Dataset records:
********
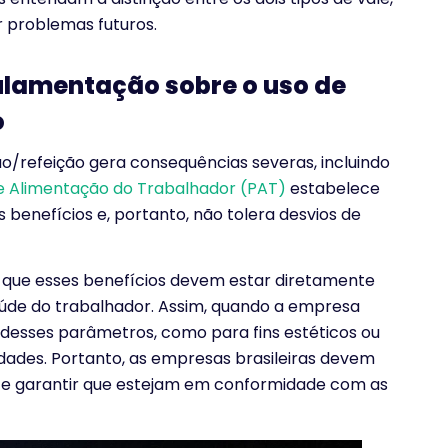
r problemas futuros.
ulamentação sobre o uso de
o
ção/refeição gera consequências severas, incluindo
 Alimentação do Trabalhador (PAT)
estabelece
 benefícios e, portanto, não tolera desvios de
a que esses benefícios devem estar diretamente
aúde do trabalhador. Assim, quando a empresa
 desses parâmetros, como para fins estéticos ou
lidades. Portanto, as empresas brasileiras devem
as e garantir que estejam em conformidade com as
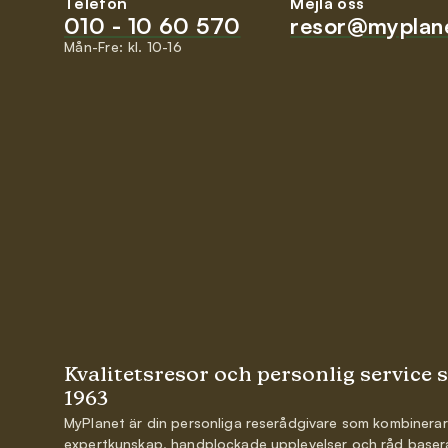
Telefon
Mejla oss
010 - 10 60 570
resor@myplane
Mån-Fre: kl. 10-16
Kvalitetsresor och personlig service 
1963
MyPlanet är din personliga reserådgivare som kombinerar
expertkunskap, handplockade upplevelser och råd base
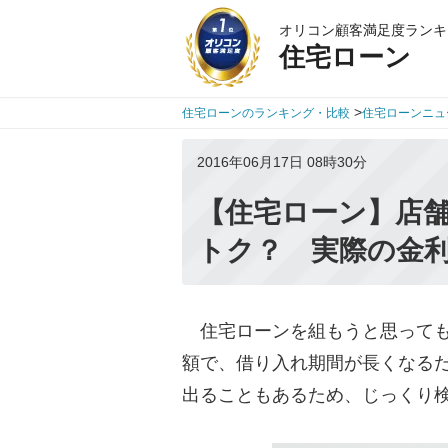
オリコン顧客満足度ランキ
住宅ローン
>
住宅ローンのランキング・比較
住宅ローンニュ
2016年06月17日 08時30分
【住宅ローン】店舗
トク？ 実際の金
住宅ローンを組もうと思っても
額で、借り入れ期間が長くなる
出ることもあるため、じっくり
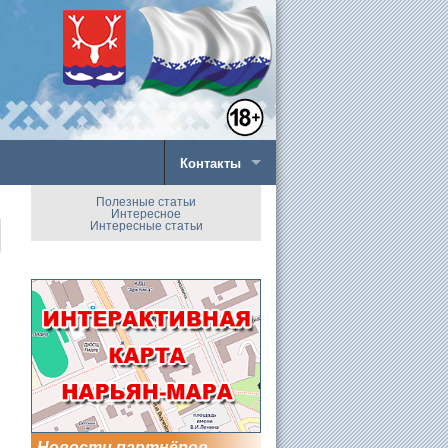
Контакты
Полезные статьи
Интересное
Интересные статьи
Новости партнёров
********
Where a line above contains the word "benefícios", show that line.

 benefícios e, portanto, não tolera desvios de
a que esses benefícios devem estar diretamente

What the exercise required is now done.